Published in final edited form as: J Immunol. 2008 May 1;180(9):5784–5788. doi: 10.4049/jimmunol.180.9.5784

Dendritic cells prime a high avidity CTL response independent of the level of presented antigen

Charles J Kroger ^1,^#, Samuel Amoah ¹, Martha A Alexander-Miller ^1,^*

PMCID: PMC3702053 NIHMSID: NIHMS487958 PMID: 18424695

Abstract

CTL that possess a high functional avidity are known to be optimal for the clearance of pathogens in vivo. We have shown that the amount of peptide encountered by a CD8⁺ CTL determines its functional avidity. Notably, in these studies non-professional APC were utilized. However, it is mature DC that are predominantly responsible for the activation of naive T cells in vivo. Whether DC also direct dose dependent differences in avidity is unknown. Here we examined the ability of mature DC presenting a high vs. low level of peptide to generate CTL of distinct avidities. In contrast to what was observed with non-professional APC, CTL generated by stimulation with mature DC were of high avidity regardless of the amount of peptide presented. This DC property may promote generation of highly effective CTL that retain plasticity, which would allow tuning of avidity in the periphery to promote optimal recognition and clearance.

Keywords: DC, CTL, functional avidity, CD8

Introduction

Mature dendritic cells (DC) are distinguished by their high expression of costimulatory molecules and secretion of cytokines. In this state, DC are potent activators of naïve T cells. Productive conjugate formation will result in naive T cell activation, proliferation, and the acquisition of effector functions. These cytotoxic T lymphocytes (CTL) then enter the periphery where they exert lytic activity and release cytokine following encounter with infected cells.

Previous studies have demonstrated that within the population of responding CTL, there are individual clones that encompass a wide spectrum of functional avidities (1). The term functional avidity refers to the number of pMHC complexes required to activate a T cell. Low avidity CTL require a high number of pMHC complexes, whereas high avidity CTL can become activated when presented with a low number of pMHC complexes. Although a diverse clonal response is generated to a given pathogen, high avidity CTL appear to be the more important effector population. Adoptive transfer studies have demonstrated that high avidity CTL are more effective then their low avidity counterparts in viral clearance and tumor eradication, e.g. (1–5).

While readily generated in vitro by stimulation with low versus high concentrations of peptide, the mechanism(s) by which high vs. low avidity CTL are generated in vivo remains unclear. Several factors have been implicated in the regulation of functional avidity, i.e. the cytokines IL-12 and IL-15 (6,7), CD8α/β expression (8–10), TCR affinity (3), and level of co-stimulatory molecules expressed by APC (11,12). Therefore, it appears that multiple signals may be important in the development/regulation of functional avidity. As mature DC are characterized by their increased expression of co-stimulatory molecules and production of IL-12, it seemed possible that mature DC may skew the responding T cell response to be higher avidity (13,14).

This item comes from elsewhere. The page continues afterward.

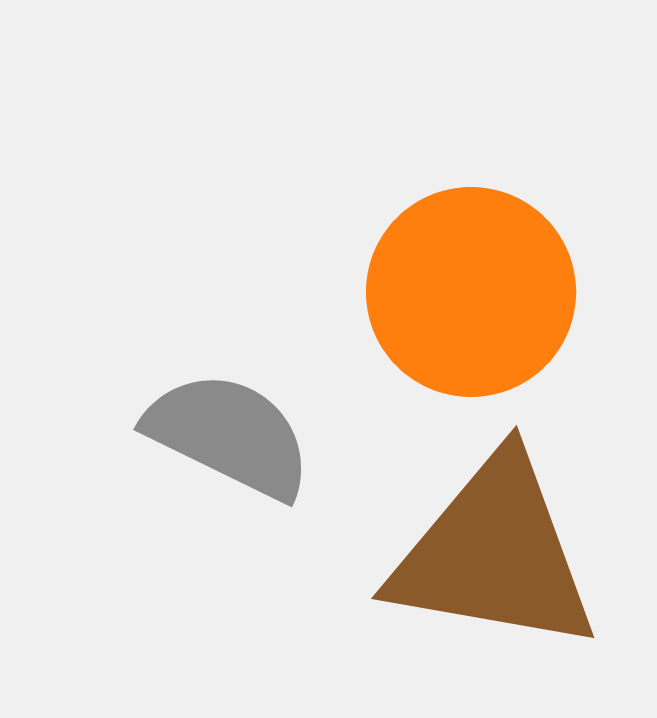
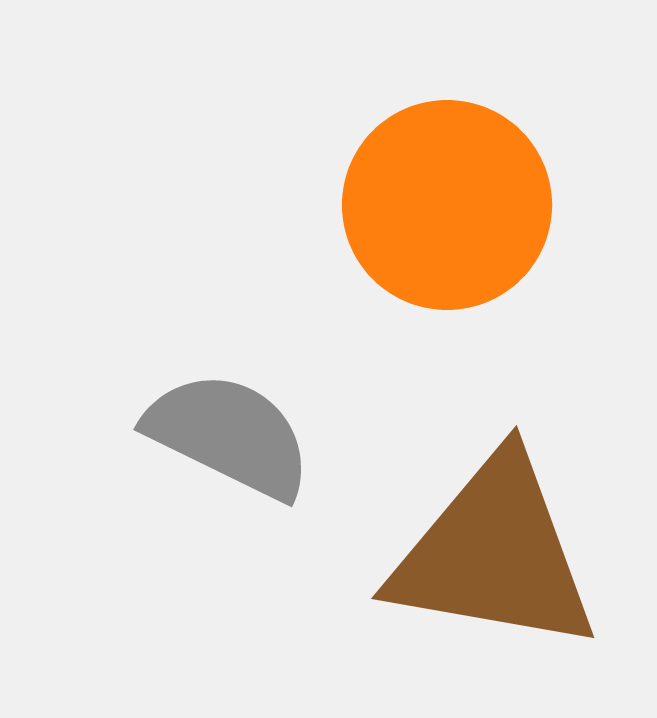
orange circle: moved 24 px left, 87 px up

The work presented here directly tested the ability of mature DC to generate both high and low avidity CTL. We found that mature DC presenting a high level of pMHC were poor inducers of low avidity CTL in contrast to other APC examined. However, a single encounter with antigen-bearing DC did not permanently fix avidity in the CTL as they were capable of differentiating into a low avidity cell following encounter with a non-professional APC bearing a high level of peptide. These data indicate that regardless of pMHC level, mature DC prime a potent high avidity CTL response. Nonetheless these CTL retain plasticity that allows them to “fine tune” their peptide sensitivity as a result of subsequent antigen encounter.

Materials and Methods

Mice and peptides

C57BL/6 mice were obtained from the FCRDC (Frederick, MD). TgN(TCRP14LCMV) Rag2^tm1 (15) were purchased from Taconic (Germantown, NY). All experiments in this study comply with the institutional guidelines approved by the WFU ACUC. The LCMV gp_33–41 and Ova_257–264 peptides were synthesized at the WFUSM CCC Protein Analysis Core Laboratory.

Generation of bone marrow-derived dendritic cells (BMDC)

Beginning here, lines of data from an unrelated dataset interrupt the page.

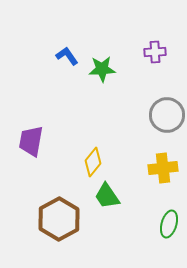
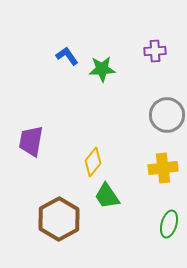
purple cross: moved 1 px up
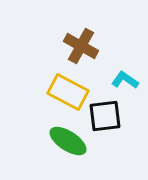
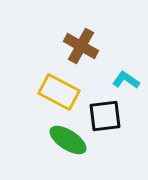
cyan L-shape: moved 1 px right
yellow rectangle: moved 9 px left
green ellipse: moved 1 px up
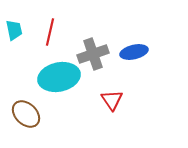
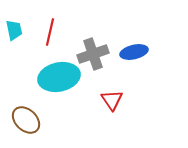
brown ellipse: moved 6 px down
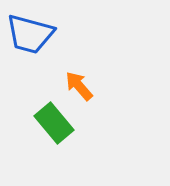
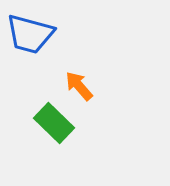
green rectangle: rotated 6 degrees counterclockwise
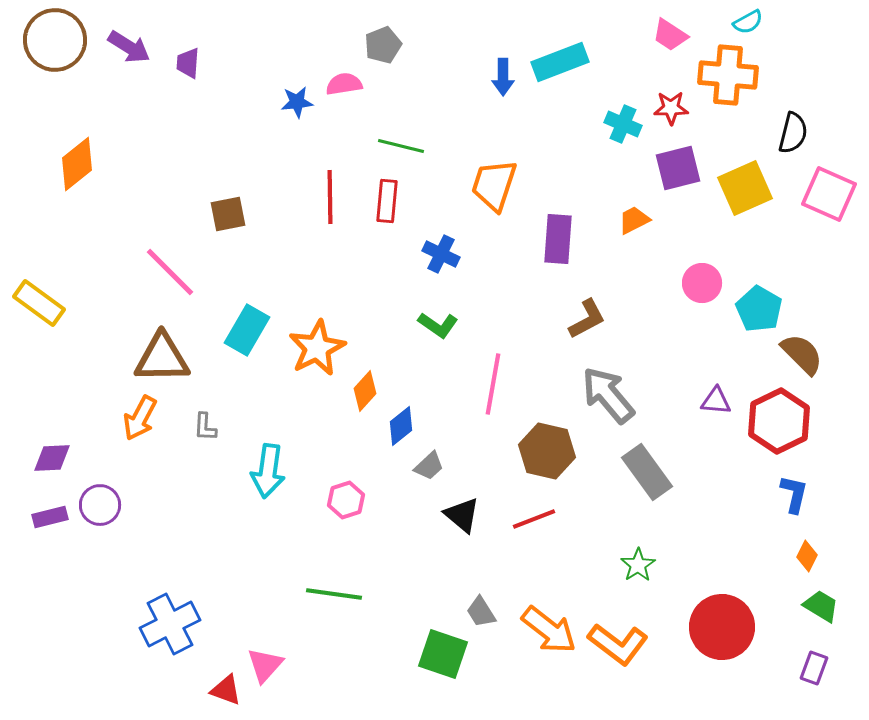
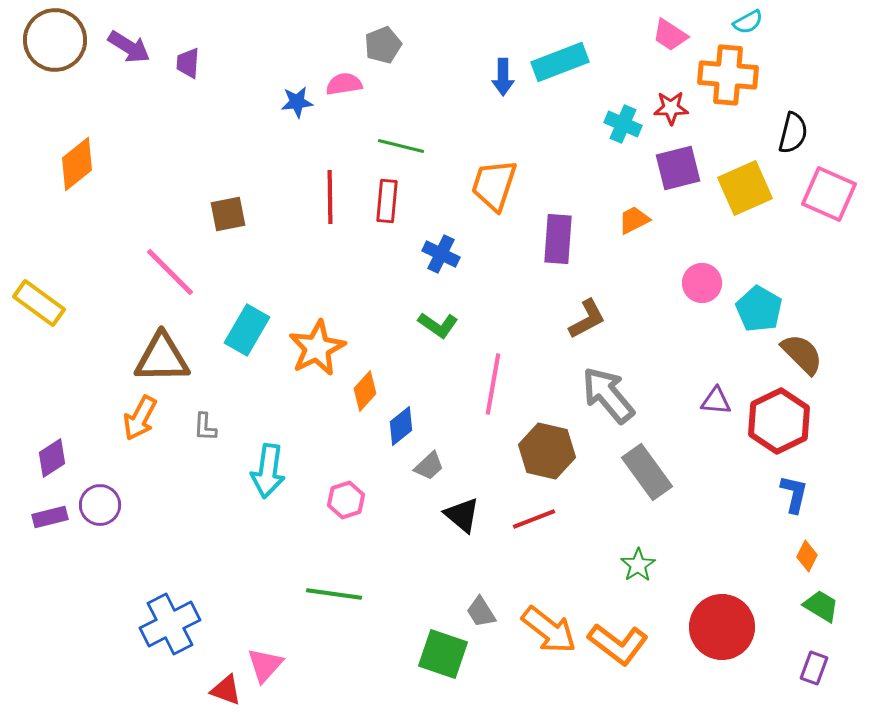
purple diamond at (52, 458): rotated 30 degrees counterclockwise
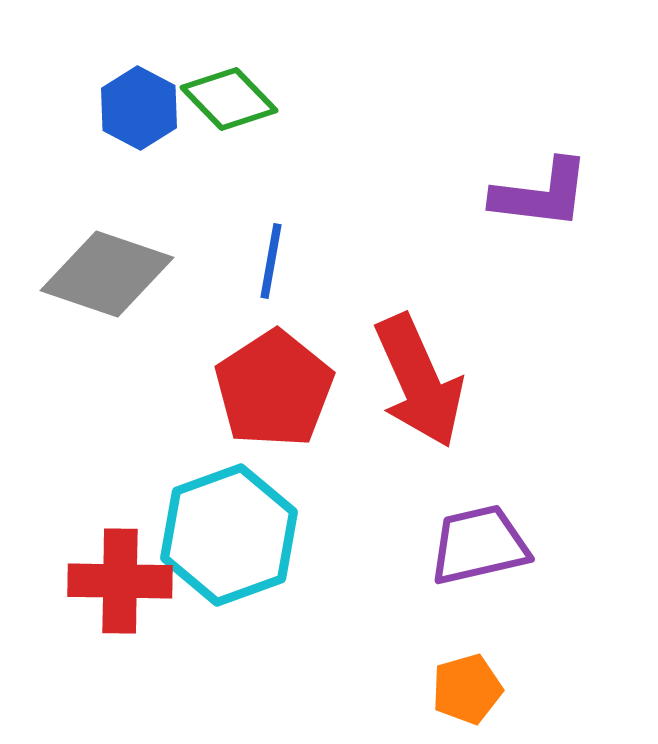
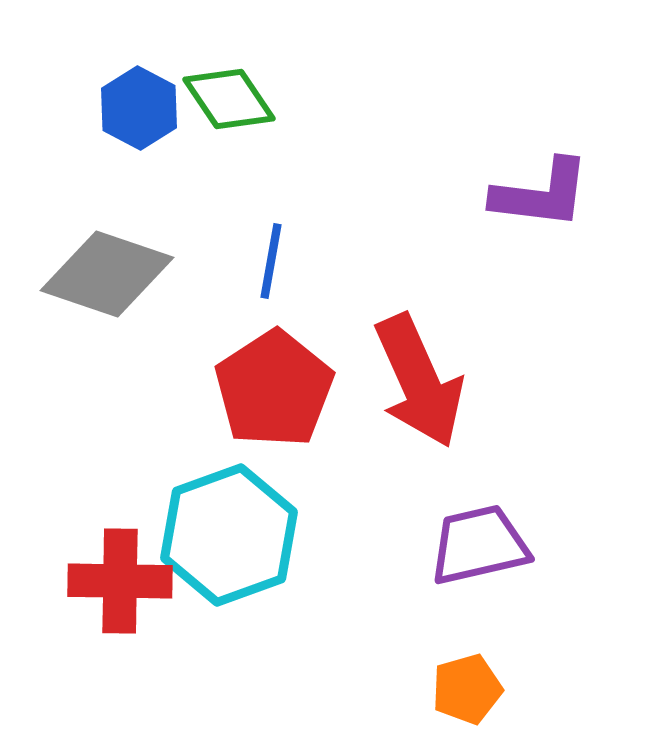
green diamond: rotated 10 degrees clockwise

The protocol used to generate BMDC was as previously reported by Pejawar et al. (16). On day 6 post-culture, 200ng of LPS was added to induce DC maturation.

Generation and maintenance of CTL lines

5×10⁵ TgN(TCRP14LCMV) Rag2^tm1 splenocytes were co-cultured with 5×10⁶ C57BL/6 splenocytes, 2×10⁵ EL4 cells, or 5×10⁴-2×10⁵ DC previously pulsed with 10⁻⁴M or 10⁻⁹M gp_33–41 peptide in the presence of 10% T-stim (BD Biosciences, San Jose, CA). All stimulators were irradiated prior to culture. Cultures were maintained by weekly stimulation.

Peptide dose response curve

Functional avidity of CTL lines was measured on day 7 following the third peptide stimulation by IFNγ ELISA, as previously described (10).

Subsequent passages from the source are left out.